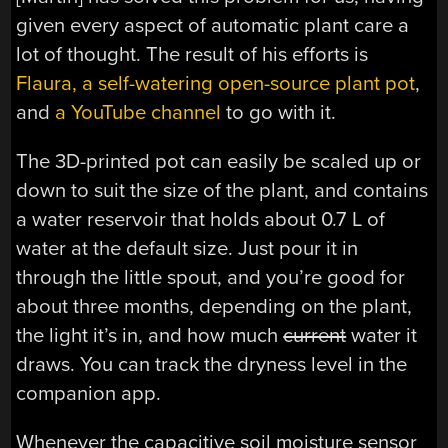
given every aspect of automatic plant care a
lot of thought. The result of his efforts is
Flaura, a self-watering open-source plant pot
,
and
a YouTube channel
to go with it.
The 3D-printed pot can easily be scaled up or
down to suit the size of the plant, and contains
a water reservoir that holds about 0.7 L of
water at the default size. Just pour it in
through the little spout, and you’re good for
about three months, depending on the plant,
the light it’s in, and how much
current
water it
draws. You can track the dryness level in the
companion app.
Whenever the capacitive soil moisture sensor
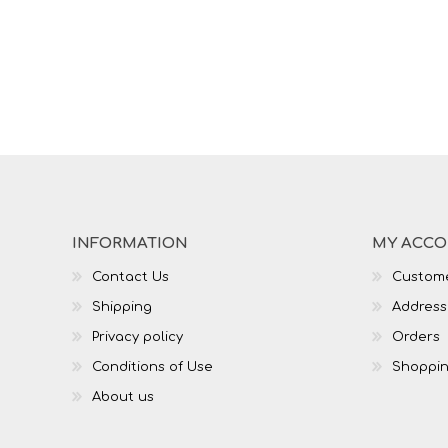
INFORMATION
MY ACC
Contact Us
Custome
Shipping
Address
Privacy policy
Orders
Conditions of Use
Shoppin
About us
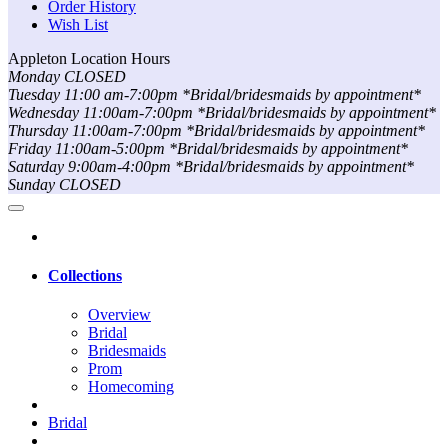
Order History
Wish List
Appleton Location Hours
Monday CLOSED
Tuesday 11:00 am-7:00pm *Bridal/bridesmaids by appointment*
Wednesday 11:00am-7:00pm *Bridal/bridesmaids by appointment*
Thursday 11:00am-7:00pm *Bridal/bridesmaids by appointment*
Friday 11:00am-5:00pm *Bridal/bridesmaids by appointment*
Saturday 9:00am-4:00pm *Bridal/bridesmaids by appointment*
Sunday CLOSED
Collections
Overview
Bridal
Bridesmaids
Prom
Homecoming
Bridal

# # # # #

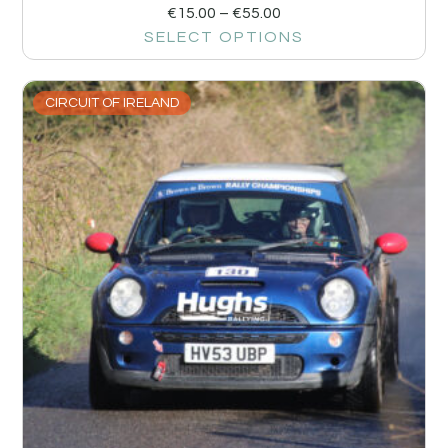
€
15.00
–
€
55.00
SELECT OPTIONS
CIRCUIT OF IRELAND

# # # # #

_What is being asked_:
Reproduce each line of the material containing the word "size".

_Exercise answer_:
down to suit the size of the plant, and contains
water at the default size. Just pour it in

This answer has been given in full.